## [Requirement]
Whatever pictures the entries hold, omit them, and output exactly the lines from the one containing "vladdych_ем" through the final line.
──────── Data for this exercise ────────
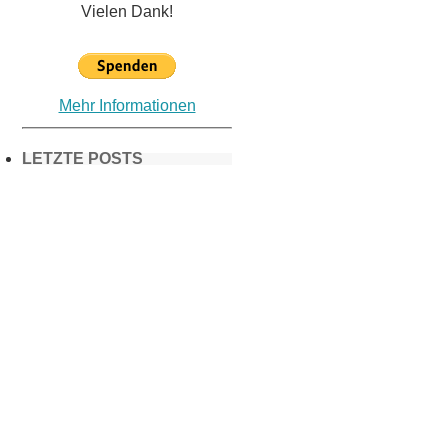
Vielen Dank!
Mehr Informationen
LETZTE POSTS
Frühling in
München &
Umgebung:
18 Lieblings-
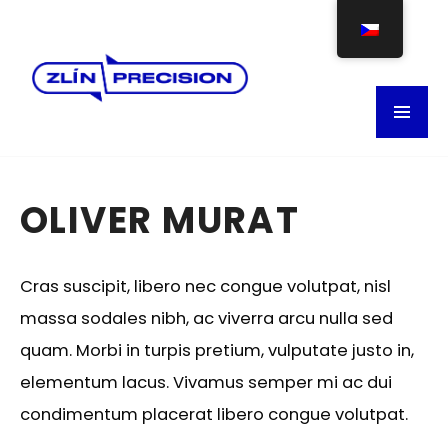
OLIVER MURAT
Cras suscipit, libero nec congue volutpat, nisl
massa sodales nibh, ac viverra arcu nulla sed
quam. Morbi in turpis pretium, vulputate justo in,
elementum lacus. Vivamus semper mi ac dui
condimentum placerat libero congue volutpat.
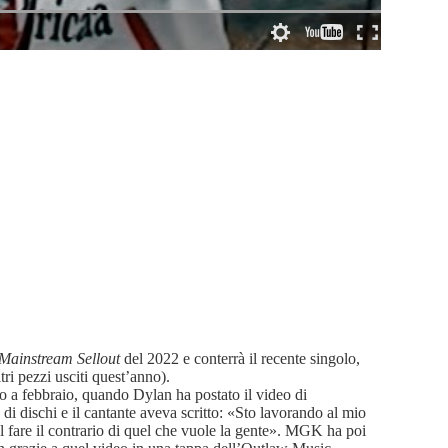
Mainstream Sellout
del 2022 e conterrà il recente singolo,
ri pezzi usciti quest’anno).
o a febbraio, quando Dylan ha postato il video di
 dischi e il cantante aveva scritto: «Sto lavorando al mio
el fare il contrario di quel che vuole la gente». MGK ha poi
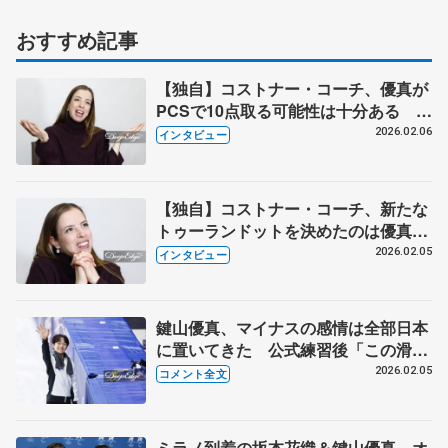
おすすめ記事
【独自】コストナー・コーチ、優真が
PCSで10点取る可能性は十分ある
「最高を目指すならプレッシャーや責
2026.02.06
インタビュー
任も受け止めなければ」【単独インタ
ビュー・2回続きの（下）】
【独自】コストナー・コーチ、新たな
トゥーランドットを決めたのは優真
「大きなポテンシャルがあり、まだま
2026.02.05
インタビュー
だ改善できる余地がある」【単独イン
タビュー・2回続きの（上）】
鍵山優真、マイナスの感情は全部日本
に置いてきた 公式練習後「この滑り
が鍵山優真なんだぞっていうのを…」
2026.02.05
コメント全文
【5日競技会場公式練習後】
ミラノ到着の坂本花織＆鍵山優真 オ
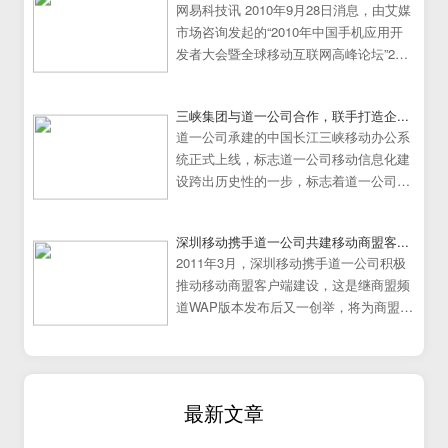
网易科技讯 2010年9月28日消息，由艾媒
市场咨询发起的“2010年中国手机应用开
发者大会暨全球移动互联网高峰论坛”25
日在中国广州大学城隆重举行。
三峡集团与道一公司合作，联手打造企...
道一公司承建的中国长江三峡移动办公系
统正式上线，标志道一公司移动信息化建
设跨出历史性的一步，标志着道一公司移
动办公系统建设走向成熟
深圳移动携手道一公司共建移动商盟客...
2011年3月，深圳移动携手道一公司积极
推动移动商盟客户端建设，这是继商盟频
道WAP版本发布后又一创举，将为商盟频
道提供更加炫丽丰富的展示效果。
最新文章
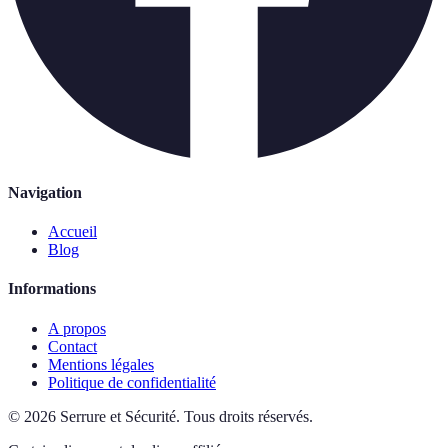
Navigation
Accueil
Blog
Informations
A propos
Contact
Mentions légales
Politique de confidentialité
©
2026
Serrure et Sécurité
.
Tous droits réservés.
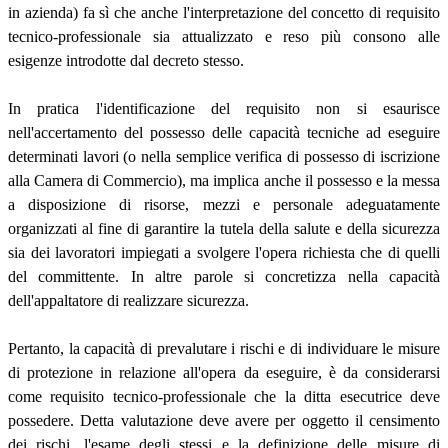
in azienda) fa sì che anche l'interpretazione del concetto di requisito
tecnico-professionale sia attualizzato e reso più consono alle
esigenze introdotte dal decreto stesso.
In pratica l'identificazione del requisito non si esaurisce
nell'accertamento del possesso delle capacità tecniche ad eseguire
determinati lavori (o nella semplice verifica di possesso di iscrizione
alla Camera di Commercio), ma implica anche il possesso e la messa
a disposizione di risorse, mezzi e personale adeguatamente
organizzati al fine di garantire la tutela della salute e della sicurezza
sia dei lavoratori impiegati a svolgere l'opera richiesta che di quelli
del committente. In altre parole si concretizza nella capacità
dell'appaltatore di realizzare sicurezza.
Pertanto, la capacità di prevalutare i rischi e di individuare le misure
di protezione in relazione all'opera da eseguire, è da considerarsi
come requisito tecnico-professionale che la ditta esecutrice deve
possedere. Detta valutazione deve avere per oggetto il censimento
dei rischi, l'esame degli stessi e la definizione delle misure di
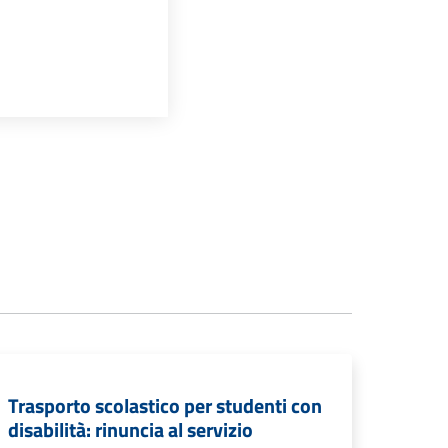
Trasporto scolastico per studenti con
disabilità: rinuncia al servizio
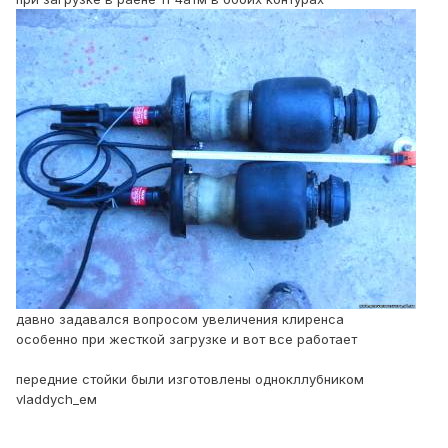
давно задавался вопросом увеличения клиренса
особенно при жесткой загрузке и вот все работает
передние стойки были изготовлены однокллубником
vladdych_ем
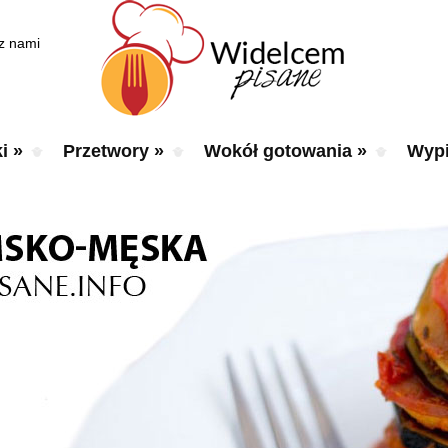
 z nami
i
»
Przetwory
»
Wokół gotowania
»
Wypi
────────
## [Result of this task]
vladdych_ем
 z nami
i
»
Przetwory
»
Wokół gotowania
»
Wypi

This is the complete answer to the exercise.